Guillaume Gay : « Alors, il y a Herehau dont on parlait tout à l’heure, le fils qui va devenir papa et qui a besoin de savoir d’où il vient, la maman qui lui refuse l’identité de son père. Il y a Teco qui est l’oncle de Herehau qui est très très ami on va dire avec, très proche en tout cas de Herehau et qui est un peu son modèle donc Herehau va demander de l’aide auprès de lui. Et puis il y a Koba aussi, qui est le personnage que j’interprète, qui est un tuppapau, c’est la tante, on va dire, c’est aussi la maman de Teco et elle revient auprès de sa famille pour remettre chacun sur la voie du dialogue de la restauration. »

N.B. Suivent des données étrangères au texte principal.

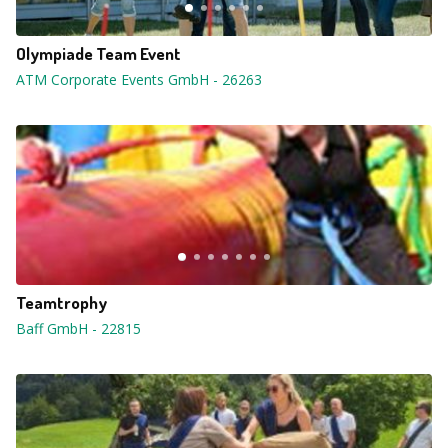
Olympiade Team Event
ATM Corporate Events GmbH
-
26263
Teamtrophy
Baff GmbH
-
22815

TNTV : Et parmi les comédiens on retrouve Tuarii Tracqui et Tepa Teuru, très bien connu ici en Polynésie, le Keshi, le nom de la pièce, c’est une perle difforme finalement qui n’est pas comme les autres. C’est ce qui résonne, c’est un lien finalement j’imagine avec les sujets qui sont abordés ?
Guillaume Gay : « Oui, c’est ça, c’est ce qui n’est pas attendu, c’est ce qui est un petit peu baroque, c’est ce qui n’est pas comme on le souhaitait et effectivement après, il faudrait raconter en détail, mais c’est vrai que Herehau lève le voile justement sur un certain nombre de choses qui sont tues. Et l’idée c’est précisément de restaurer la parole là où règne le silence. Donc si je raconte l’histoire, évidemment ça ne va pas être intéressant pour les spectateurs. »
TNTV : En tout cas en attendant Keshi est un véritable succès à tel point qu’il s’exporte au Festival d’Avignon, vous partez tous les 4 cet été, c’est un véritable tremplin ?
Guillaume Gay : « Oui c’est super, on va jouer effectivement au Festival d’Avignon et puis on va jouer dans un théâtre qui est vraiment prestigieux, c’est le Théâtre 11, on a été sélectionné au Théâtre 11 qui est vraiment l’un des théâtres phares on va dire de la création contemporaine. Donc oui c’est un formidable tremplin pour nous et puis surtout ça nous permettra d’être vus par nombre de programmateurs et j’espère d’avoir une belle tournée à la fois en France hexagonale, dans les autres Outre-mer et en international puisque c’est un festival international. »
TNTV : En France, vous jouerez également un autre de vos succès, ce sont les Champignons de Paris très bien connus ici en Polynésie créés en 2016, c’est vraiment un succès qui ne faiblit pas par nom après toutes ces années, comment est-ce qu’on l’explique Guillaume Gay, pourquoi ?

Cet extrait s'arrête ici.